The Echo was noisy and seemed as though she would be an easy target, but no trail was ever really easy. Relying on passive sonar, Tautog's men essentially had little more to interpret than textured static (the muffled whir buried within that static was their only "view" of the Soviet sub), and the flickering oscilloscope that transformed some of that static into a light display.
It helped that the Soviet commander seemed to be taking no precautions against a hunter. Instead, as Tautog followed behind, he motored noisily, spending five hours maneuvering through an odd undersea dance that submariners call "angles and dangles." It was almost an undersea "cossack." Submariners on both sides do this awkward dance, a series of random figure eights, sharp turns, and changes in depth meant to shake things out, to see what kind of noise a submarine is making, and to find out whether anything is stowed where it shouldn't be. The dance has little of the offensive fury of a Crazy Ivan, but the steps are tempestuous. And it is impossible to outguess a commander who might order his submarine up or down, right or left, simply as the mood strikes him.
The trick to trailing a submarine tripping through angles and dangles is to back off. But aboard Tautog, the order to back off never came. In fact, as the hours passed, the Soviet sub's angles and dangles had begun to seem routine, and Balderston and others left their stations to their seconds-in-command. The captain went down to his quarters to get some sleep, a marked departure from the past year's missile-test mission when he had stood awake at the helm for nearly forty-eight hours.

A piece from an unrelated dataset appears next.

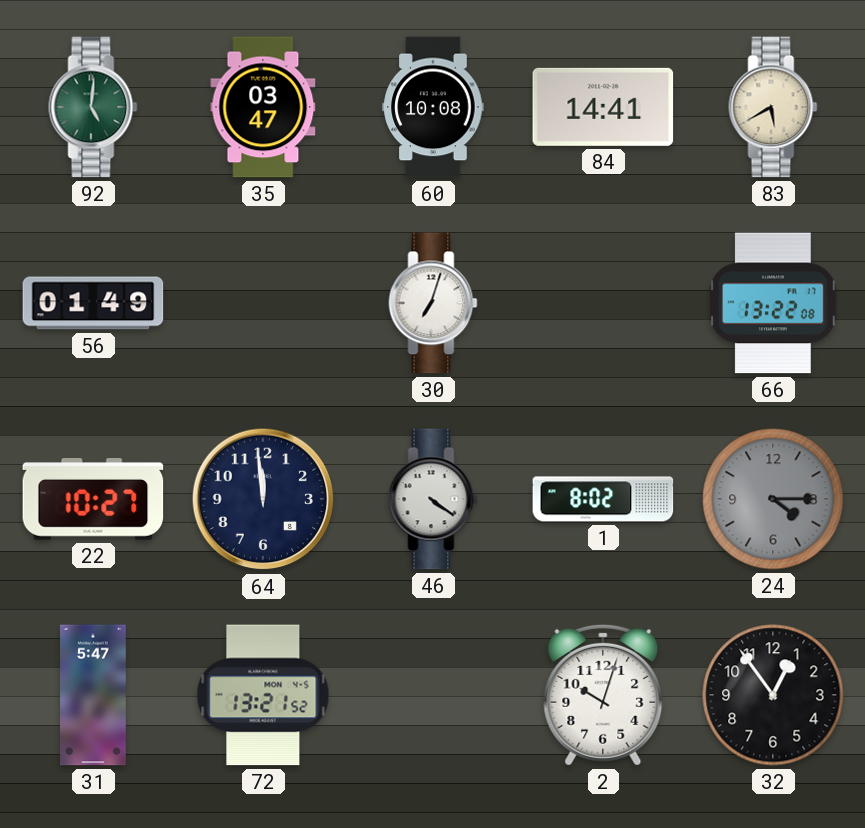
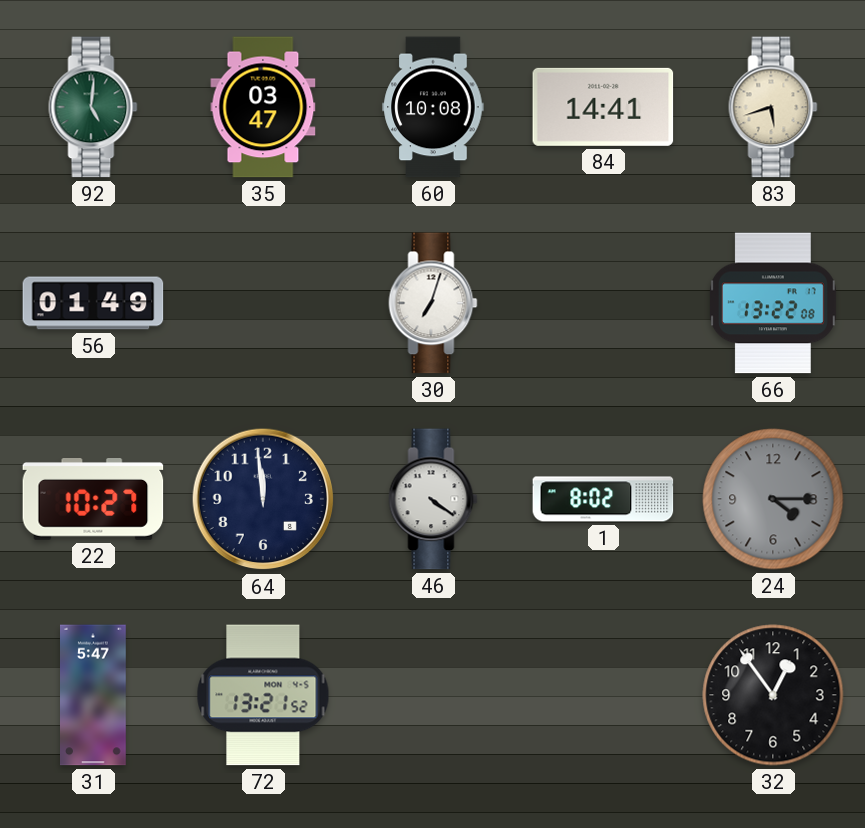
83: 5:40 -> 5:42
2: 10:03 -> none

On this mission, Tautog had an unusual complement of two sonar chiefs instead of one. But, as it turned out, neither of those chiefs was in the sonar shack while the captain was in his bunk. One of them had been assigned as chief of the watch and was overseeing the enlisted men in the control room. The other was off duty. That left the sonar operations supervised by a more junior man, Sonarman first-class David T. Lindsay.

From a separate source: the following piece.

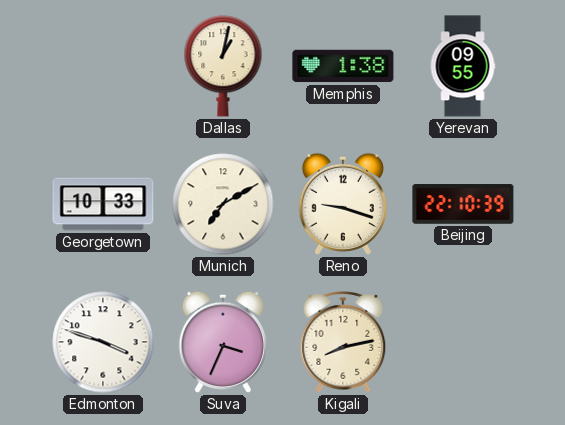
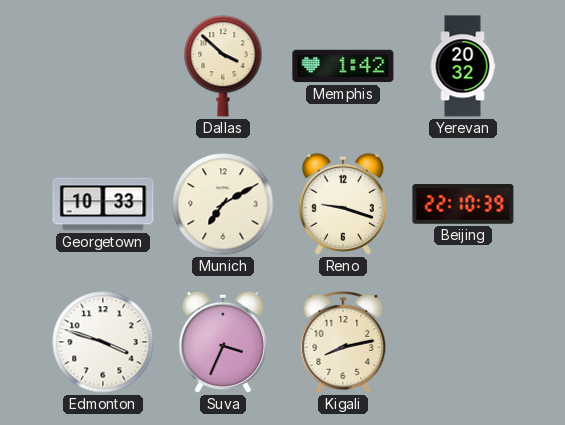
Dallas: 1:02 -> 3:52
Memphis: 1:38 -> 1:42
Yerevan: 09:55 -> 20:32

Before this mission, Lindsay's biggest claim to fame was accidentally being photographed with Pat Nixon. The first lady had been visiting wounded Vietnam veterans at a Honolulu military hospital. Lindsay was there because of an accident on his motorcycle, a super-souped-up machine that he lovingly called "Betsy." When the first lady came to the submariner, no one had the courage to tell her how he had been hurt. It was a photograph of the two of them that made the local papers.